### Aim of the exercise:
Below are some entries; reproduce them exactly and leave every picture out.

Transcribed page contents
****************
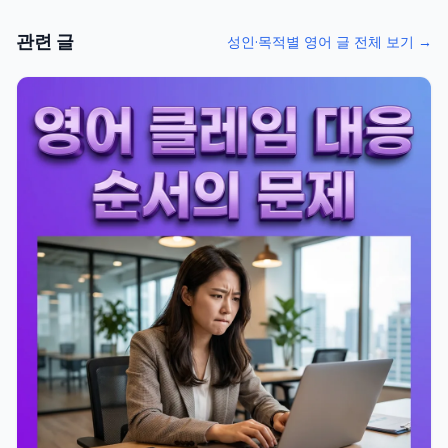
관련 글
성인·목적별 영어 글 전체 보기 →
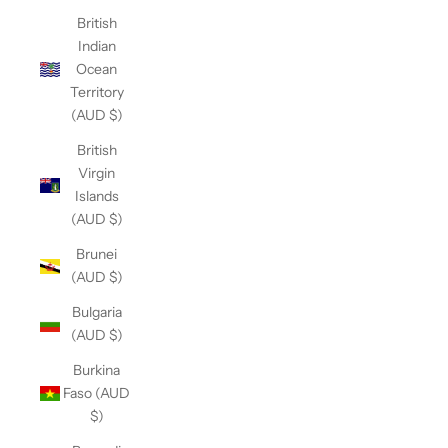
British
Indian
Ocean
Territory
(AUD $)
British
Virgin
Islands
(AUD $)
Brunei
(AUD $)
Bulgaria
(AUD $)
Burkina
Faso (AUD
$)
****************
### Answer space:
관련 글
성인·목적별 영어 글 전체 보기 →
British
Indian
Ocean
Territory
(AUD $)
British
Virgin
Islands
(AUD $)
Brunei
(AUD $)
Bulgaria
(AUD $)
Burkina
Faso (AUD
$)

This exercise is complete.